小林:僕の外来でいちばんひどい人は、薬局で買える下剤を1日400錠飲んでました。これが僕の外来での記録で、1日100錠なんていう人はザラです。

林:えっ! 400錠って、どのぐらいの量ですか。

小林:どんぶり1杯半だと言ってましたね。それを毎日食べてるという感じ。強迫観念ですね。下剤を飲まないと何をやってもダメだという強迫観念。だから、食事と運動で治していけばいいんだという自信をつけさせてあげることが重要なんです。

林:そういう人が自然にスルッと出たときの喜びって、すごいものでしょうね。

小林:下剤を大量に服用している人は、もう排便の感覚がないんですね。いつトイレに行ってどうすればいいかがわからないんです。そういう方には、決まった時間にトイレに行って、そこに10分なら10分座ったら出るというのが重要で、僕の外来ですごかったのは、1日20時間トイレの中にいるという人。だからトイレの中で生活している感じになっちゃうんです。

林:「便秘外来」がないときは、皆さんどういうところに行ってたんですか。内科ですか。

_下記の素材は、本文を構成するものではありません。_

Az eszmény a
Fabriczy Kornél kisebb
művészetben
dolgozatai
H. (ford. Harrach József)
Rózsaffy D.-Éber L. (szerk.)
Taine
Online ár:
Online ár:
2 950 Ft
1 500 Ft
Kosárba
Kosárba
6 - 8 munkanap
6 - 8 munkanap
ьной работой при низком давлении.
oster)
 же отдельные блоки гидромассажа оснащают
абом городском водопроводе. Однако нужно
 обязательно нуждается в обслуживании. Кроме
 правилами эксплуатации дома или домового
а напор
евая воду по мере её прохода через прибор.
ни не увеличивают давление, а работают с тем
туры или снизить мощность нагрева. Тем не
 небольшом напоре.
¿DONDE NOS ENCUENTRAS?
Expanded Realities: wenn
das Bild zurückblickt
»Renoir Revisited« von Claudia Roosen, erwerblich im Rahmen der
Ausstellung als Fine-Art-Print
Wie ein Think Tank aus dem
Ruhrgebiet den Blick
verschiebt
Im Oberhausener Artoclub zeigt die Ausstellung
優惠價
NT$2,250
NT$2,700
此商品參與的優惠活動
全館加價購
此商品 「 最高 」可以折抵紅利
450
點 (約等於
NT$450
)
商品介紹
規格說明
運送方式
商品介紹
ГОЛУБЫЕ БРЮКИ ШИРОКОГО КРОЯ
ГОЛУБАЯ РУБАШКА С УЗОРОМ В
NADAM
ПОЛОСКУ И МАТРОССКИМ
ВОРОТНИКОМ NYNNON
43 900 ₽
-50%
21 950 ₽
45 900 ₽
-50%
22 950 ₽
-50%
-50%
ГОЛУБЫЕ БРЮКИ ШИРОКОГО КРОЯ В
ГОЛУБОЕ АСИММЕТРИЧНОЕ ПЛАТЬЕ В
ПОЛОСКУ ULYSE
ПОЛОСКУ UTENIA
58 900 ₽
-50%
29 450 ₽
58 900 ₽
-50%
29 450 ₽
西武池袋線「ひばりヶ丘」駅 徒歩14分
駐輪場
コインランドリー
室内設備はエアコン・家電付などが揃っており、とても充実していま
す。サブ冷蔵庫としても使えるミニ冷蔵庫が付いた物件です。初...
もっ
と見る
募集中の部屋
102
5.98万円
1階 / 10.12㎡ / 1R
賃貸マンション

小林:ほとんどの人はいろんなところを転々としてるんです。ついこの前「便秘外来」に来た20代の女性は、どこへ行っても「ただの便秘です」と言われて、たまたまうちの家内のクリニック(「小林メディカルクリニック東京」)に来て、おなかに何か触れるものがあるということでMRIを撮ったんです。それを見たらびっくりですよ。直腸が胸のところまで来ちゃってるんです。

林:えっ……。

小林:便が2カ月出てないんです。それで順天堂の小児外科の山高篤行教授という有名な先生に診察していただいたのですが、手術することになるかもしれません。

林:つらかったでしょうね。私も便秘のつらさはわかってるんで。

小林:まずは便臭ですね。便臭がすごいんで、学校とか職場で行けないんですよ。

林:なんて可哀想なんでしょう。特に女性は会社とかで大きいほうをしたくても、我慢したり、自宅に帰ってしたりする人がいるみたいですけど、これがまた便秘の原因になったりするわけですよね。